Anything on testing the Kum6?. (Its low coverage, yes, but still) ..

J. S. said...

" The high frequency of m81 in the Pas valley (in Cantabria)is no doubt due to founder effect"
No way...due to reasons explained above.

Cossue said...

J. S.

Sorry, I'm feeling a little slow today: where in this page or outside of it is the evidence that the high frequency of E-M81 among the pasiegos is not due to a founder effect? Honestly.

J. S. said...

i was only talking about France.

Olympus Mons said...

There is a lot of "History Bias" as to the analysis one makes to DNA. As if differentiated population movement was/is as Proficuous as much "history" one can amount by History itself. Quite au contraire. the more Historical times we are referring to, the more likely there was a lower genetic shift of population. By then all was pretty much settled. Therefore I tend to considerer the likelihood of that M-81 was actually part of the package of R1b population arriving in Iberia 5,000 year ago. R1b (Caucasus), E-M81 (berbers) a long side with H1 (not sure NA), K1a4 and U4 (Caucasus), U6 and L1 (North Africa) – They just had a sort of swift travel trough North Africa due to the already speeding desertification of the 5.9 Kiloyear climatic event.

Olympus Mons said...

Just to ad Just to ad something.
The most Southern part of Portugal, Algarve, as a lot of Islamic influences on naming, architecture and so forth- However no E-M81 or north Africa Haplogroups. But, just 60 miles up north, is the Alentejo and lots and lots of E-M81. Difference? – Algarve had “no Chalcolithic” and the Alentejo is the mother lore of chalcolithic Europe, that saw the bell beaker culture rising (from Zambujal).

Maju said...

@Olympus: Algarve did have a rich Chalcolithic with several early towns, like Santa Justa, near the mouth of the Guadiana. These towns disappeared only in the Bronze Age, with a cultural change that began precisely in the Algarve and spread northwards in the following centuries until it reached the Tagus boundary centuries later.

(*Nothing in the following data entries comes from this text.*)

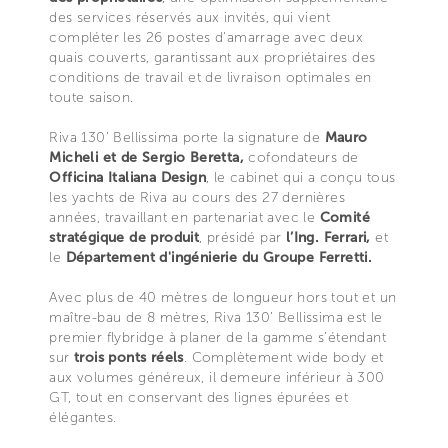
des services réservés aux invités, qui vient
compléter les 26 postes d'amarrage avec deux
quais couverts, garantissant aux propriétaires des
conditions de travail et de livraison optimales en
toute saison.
Riva 130’ Bellissima porte la signature de
Mauro
Micheli et de Sergio Beretta,
cofondateurs de
Officina Italiana Design
, le cabinet qui a conçu tous
les yachts de Riva au cours des 27 dernières
années, travaillant en partenariat avec le
Comité
stratégique de produit
, présidé par
l’Ing. Ferrari,
et
le
Département d'ingénierie du Groupe Ferretti.
Avec plus de 40 mètres de longueur hors tout et un
maître-bau de 8 mètres, Riva 130’ Bellissima est le
premier flybridge à planer de la gamme s’étendant
sur
trois ponts réels
. Complètement wide body et
aux volumes généreux, il demeure inférieur à 300
GT, tout en conservant des lignes épurées et
élégantes.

@In general: no mystery here, these guys seem to be of direct North African patrilineal ancestry, regardless of the matrilineage. Otherwise it's most unlikely that they were all three E1b-M81. They surely arrived with the Muslim invasion that quickly took over the Visigothic Kingdom (which included the Septimania, modern Languedoc), struggled for much longer in Basque-Aquitanian lands but eventually succeeded here as well and was finally stopped at the famous battle of Poitiers/Tours, near the Aquitanian/Frankish border of the time. It illustrates that the invaders were (mostly) not "Arab" but North African, but all that is something we already knew.